Officials from the NUT and NASUWT unions met on Tuesday of this week to assess their latest joint response to the government’s general assault on our pensions, pay and workload.
This follows a unanimous commitment by the NUT national executive committee in December to organise strikes before Easter of this year.
There is every urgency to do so. Chancellor George Osborne announced the deregulation of national pay in his pre-budget statement on 5 December. The deadline for consultation was Tuesday of last week.
More detailed attacks are expected to be announced before the whole package is processed through parliament by Easter. The foul public service pensions bill is also set to be finalised before Easter. Among many disgraceful measures it will outlaw any future final salary schemes.

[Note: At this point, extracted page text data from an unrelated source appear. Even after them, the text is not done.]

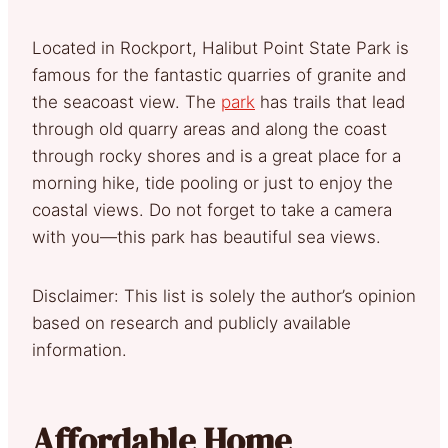
Located in Rockport, Halibut Point State Park is
famous for the fantastic quarries of granite and
the seacoast view. The
park
has trails that lead
through old quarry areas and along the coast
through rocky shores and is a great place for a
morning hike, tide pooling or just to enjoy the
coastal views. Do not forget to take a camera
with you—this park has beautiful sea views.
Disclaimer: This list is solely the author’s opinion
based on research and publicly available
information.
Affordable Home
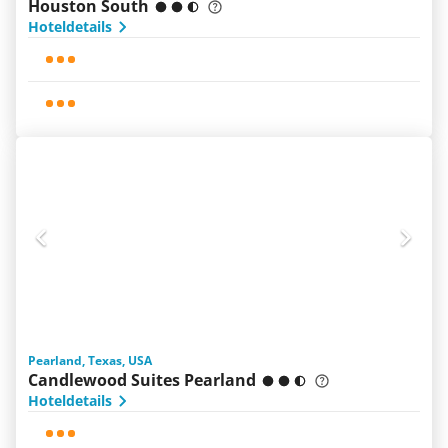
Houston South
Hoteldetails
Pearland, Texas, USA
Candlewood Suites Pearland
Hoteldetails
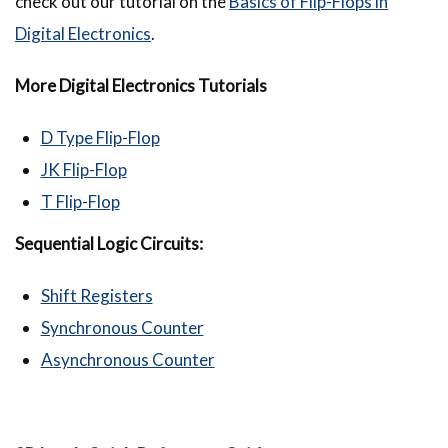
check out our tutorial on the
Basics of Flip-Flops in
Digital Electronics
.
More Digital Electronics Tutorials
D Type Flip-Flop
JK Flip-Flop
T Flip-Flop
Sequential Logic Circuits:
Shift Registers
Synchronous Counter
Asynchronous Counter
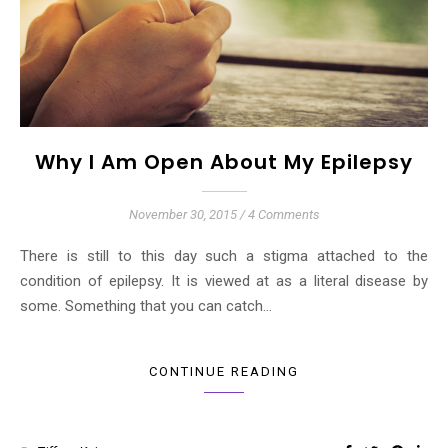
Why I Am Open About My Epilepsy
November 30, 2015
/
4 Comments
There is still to this day such a stigma attached to the
condition of epilepsy. It is viewed at as a literal disease by
some. Something that you can catch…
CONTINUE READING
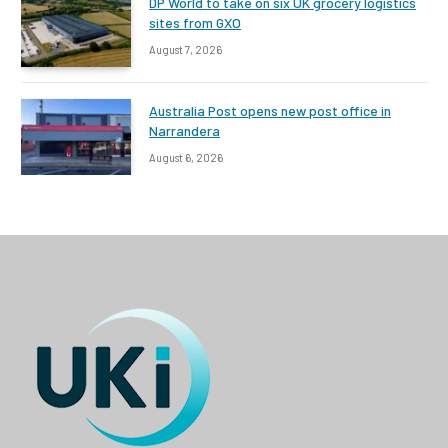
DP World to take on six UK grocery logistics
sites from GXO
August 7, 2026
Australia Post opens new post office in
Narrandera
August 6, 2026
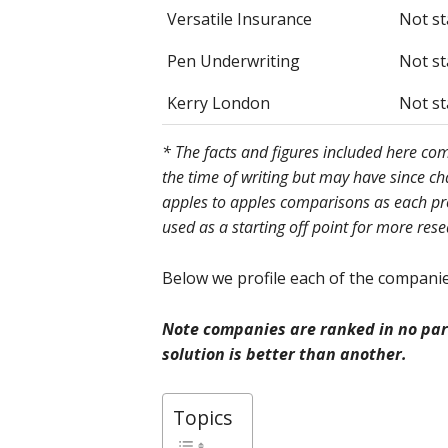
Versatile Insurance
Not st
Pen Underwriting
Not st
Kerry London
Not st
* The facts and figures included here c
the time of writing but may have since c
apples to apples comparisons as each prov
used as a starting off point for more res
Below we profile each of the companies
Note companies are ranked in no part
solution is better than another.
Topics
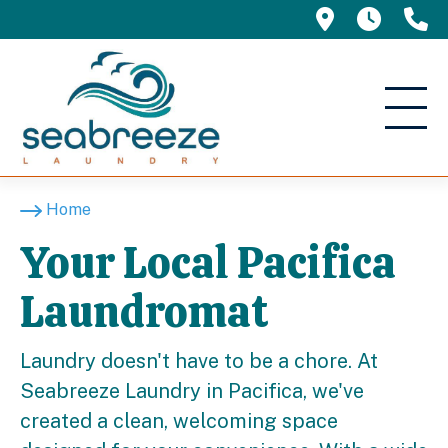
695 Manor 
5am -
(
Home
Your Local Pacifica
Laundromat
Laundry doesn't have to be a chore. At
Seabreeze Laundry in Pacifica, we've
created a clean, welcoming space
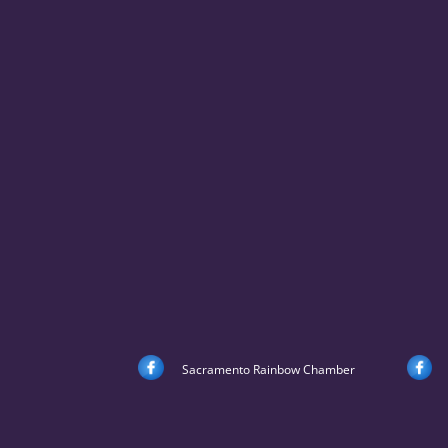
Sacramento Rainbow Chamber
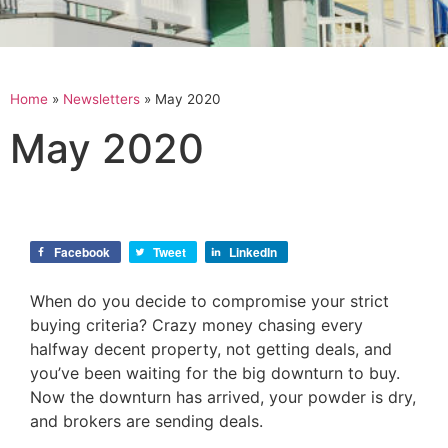
Home
»
Newsletters
»
May 2020
May 2020
Facebook
Tweet
LinkedIn
When do you decide to compromise your strict
buying criteria? Crazy money chasing every
halfway decent property, not getting deals, and
you’ve been waiting for the big downturn to buy.
Now the downturn has arrived, your powder is dry,
and brokers are sending deals.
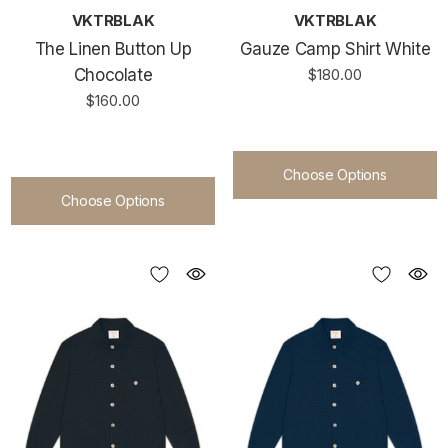
VKTRBLAK
VKTRBLAK
The Linen Button Up
Gauze Camp Shirt White
Chocolate
$180.00
$160.00
Choose Options
Choose Options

There were also funding cuts announced just before Christmas to the local authority central spending equivalent grant. These will favour academy schools’ funding at the expense of the rest from April.
Downward pressure on overall schools’ funding from that same date will mean bigger classes, fewer support staff, and greater workload for teachers. Promoted posts on higher pay scales will become rarer.
Teacher sackings are far more likely in 2013 than at any time since Tory Margaret Thatcher’s reign.
Whenever the strike date is announced, teachers in all schools have to gear up for a serious fight. The NUT is organising local reps’ briefings. School meetings, preferably held jointly with NASUWT members, should be happening everywhere.
The stakes are high but this government is weak. Minister Michael Gove’s unpopularity has soared following his decision to erase Mary Seacole, a black nurse during the Crimean War, from the history curriculum.
A lead from the NUT, alone if necessary, with strikes now can light a spark across the working class.